SECTION 4.04. Distributions in Shares. If any distribution upon any
Deposited Securities consists of a dividend in, or free distribution of,
additional Shares, the Depositary may, and shall, if the Company so requests,
either (i) distribute to the Holders entitled thereto, in proportion to the
number of Rule 144A GDSs representing such Deposited Securities held by them
respectively, additional Rule 144A GDRs for an aggregate number of Rule 144A
GDSs representing the number of Shares received as such dividend or free
distribution, or (ii) reflect on the records of the Depositary such increase in
the aggregate number of Rule 144A GDSs representing Shares evidenced by the
Master Rule 144A GDR and credit such Rule 144A GDSs to the DTC accounts entitled
thereto in either case after deduction or upon payment of the fees and expenses
of the Depositary; provided, however that if for any
20
reason (including any requirement that the Company or the Depositary withhold an
amount on account of taxes or other governmental charges or that such Shares
must be registered under the Securities Act in order to be distributed to
Holders) the Depositary deems such distribution not to be practical or feasible,
the Depositary may adopt such method as it may deem equitable or practicable for
the purpose of effecting such distribution, including the sale (at public or
private sale) of the Shares thus received, or any part thereof and the
distribution of the net proceeds of any such sale to the Holders entitled
thereto as in the case of a distribution received in cash. In lieu of issuing
Rule 144A GDRs for fractional Rule 144A GDSs in any such case, the Depositary
shall sell the number of Shares represented by the aggregate of such fractions
and distribute the net proceeds in dollars, all in the manner and subject to the
conditions described in Section 4.02. If additional Rule 144A GDRs are not so
distributed (except pursuant to the preceding sentence) or such change In the
records of the Depositary is not made (except pursuant to the preceding
sentence), each Rule 144A GDS shall thenceforth also represent the additional
Shares distributed upon the Deposited Securities represented thereby.
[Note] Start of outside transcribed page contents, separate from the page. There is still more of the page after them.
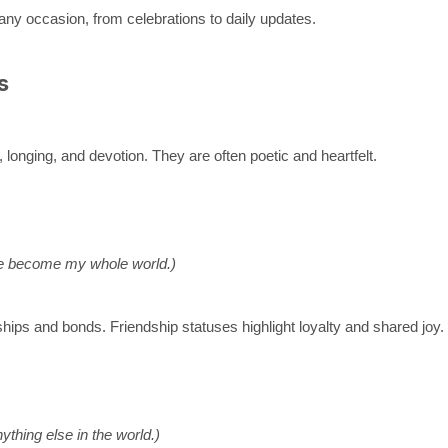
any occasion, from celebrations to daily updates.
s
 longing, and devotion. They are often poetic and heartfelt.
’ve become my whole world.)
hips and bonds. Friendship statuses highlight loyalty and shared joy.
ything else in the world.)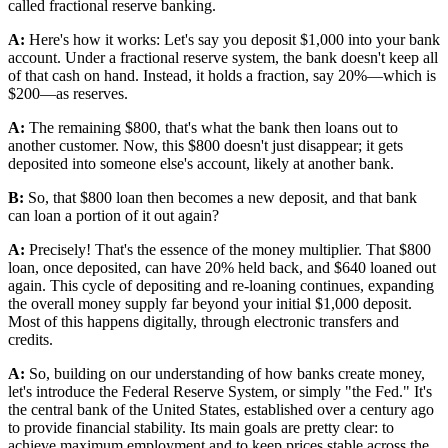
called fractional reserve banking.
A:
Here's how it works: Let's say you deposit $1,000 into your bank
account. Under a fractional reserve system, the bank doesn't keep all
of that cash on hand. Instead, it holds a fraction, say 20%—which is
$200—as reserves.
A:
The remaining $800, that's what the bank then loans out to
another customer. Now, this $800 doesn't just disappear; it gets
deposited into someone else's account, likely at another bank.
B:
So, that $800 loan then becomes a new deposit, and that bank
can loan a portion of it out again?
A:
Precisely! That's the essence of the money multiplier. That $800
loan, once deposited, can have 20% held back, and $640 loaned out
again. This cycle of depositing and re-loaning continues, expanding
the overall money supply far beyond your initial $1,000 deposit.
Most of this happens digitally, through electronic transfers and
credits.
A:
So, building on our understanding of how banks create money,
let's introduce the Federal Reserve System, or simply "the Fed." It's
the central bank of the United States, established over a century ago
to provide financial stability. Its main goals are pretty clear: to
achieve maximum employment and to keep prices stable across the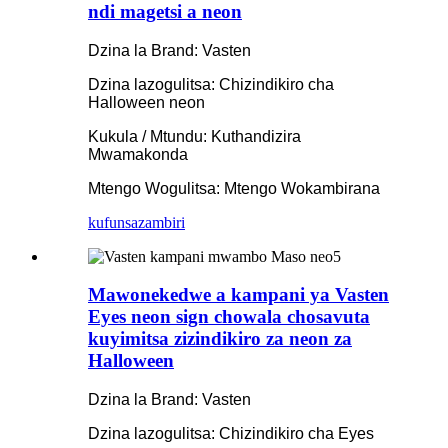
ndi magetsi a neon
Dzina la Brand: Vasten
Dzina lazogulitsa: Chizindikiro cha
Halloween neon
Kukula / Mtundu: Kuthandizira
Mwamakonda
Mtengo Wogulitsa: Mtengo Wokambirana
kufunsa
zambiri
Mawonekedwe a kampani ya Vasten
Eyes neon sign chowala chosavuta
kuyimitsa zizindikiro za neon za
Halloween
Dzina la Brand: Vasten
Dzina lazogulitsa: Chizindikiro cha Eyes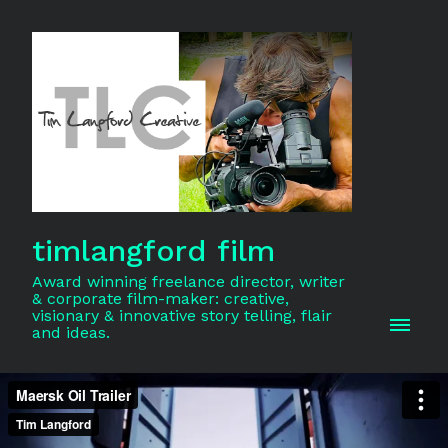
timlangford film
Award winning freelance director, writer
& corporate film-maker: creative,
visionary & innovative story telling, flair
and ideas.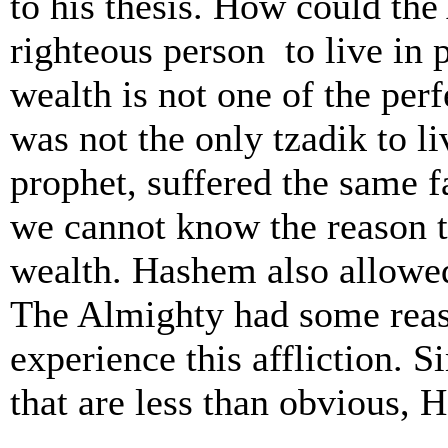
to his thesis. How could the
righteous person ­ to live in
wealth is not one of the perf
was not the only tzadik to li
prophet, suffered the same fa
we cannot know the reason 
wealth. Hashem also allowed
The Almighty had some reas
experience this affliction. S
that are less than obvious,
SECTION 4.05. Rights. In the event that the Company offers or causes to be
offered to the holders of any Deposited Securities any rights to subscribe for
additional Shares or any rights of any other nature, the Depositary shall have
discretion as to the procedure to be followed in making such rights available to
the Holders entitled thereto, subject to Section 5.09, or in disposing of such
rights on behalf of such Holders and making the net proceeds available in cash
to such Holders or, if by the terms of such rights offering or by reason of
applicable law, the Depositary may neither make such rights available to such
Holders nor dispose of such rights and make the net proceeds available to such
Holders, then the Depositary shall allow the rights to lapse; provided, however
that the Depositary will, if requested by the Company, take action as follows:
(i) if at the time of the offering of any rights the
Depositary determines that it is lawful and feasible to make such rights
available to all or certain Holders or Beneficial Owners by means of
warrants or otherwise, the Depositary shall, after deduction or upon
payment of the fees and expenses of the Depositary, distribute warrants or
other instruments therefor in such form as it may determine to such
Holders entitled thereto, in proportion' to the number of Rule 144A GDSs
representing such Deposited Securities held by them respectively, or
employ such other method as it may deem
21
feasible in order to facilitate the exercise, sale or transfer of rights
by such Holders, If lawful and feasible; or
(ii) if at the time of the offering of any rights the
Depositary determines that it is not lawful or not feasible to make such
rights available to certain Holders or Beneficial Owners by means of
warrants or otherwise, or if the rights represented by such warrants or
such other instruments are not exercised and appear to be about to lapse,
the Depositary shall use its reasonable efforts to sell such rights or
such warrants or other instruments, if a market therefor is available, at
public or private sale, at such place or places and upon such terms as it
may deem proper, and, after deduction or upon payment of the fees and
expenses of the Depositary, allocate the net proceeds of such sales for
the accounts of the Holders otherwise entitled to such rights, warrants or
other instruments upon an averaged or other practicable basis without
regard to any distinctions among such Holders because of exchange
restrictions or the date of delivery of any Rule 144A GDR or Rule 144A
GDRs, or otherwise, and distribute the net proceeds so allocated to the
extent practicable as in the case of a distribution pursuant to Section
4.02 herein; or
(iii) if at the time of the offering of any rights the
Depositary determines that it is lawful and feasible, it may, in its
discretion, after deduction or upon payment of the fees and expenses of
the Depositary, and upon provision of any documents, statements or
certifications that it may specify, take such action as is necessary for
certain of the rights to be exercised and the securities obtained upon the
exercise thereof to be sold under Regulation S or to be resold under Rule
144A to, or privately placed with, those Holders or Beneficial Owners to
whom such sales or resales may be made or with whom such private placement
may be made without the rights or the securities to which such rights
relate being registered under the Securities Act.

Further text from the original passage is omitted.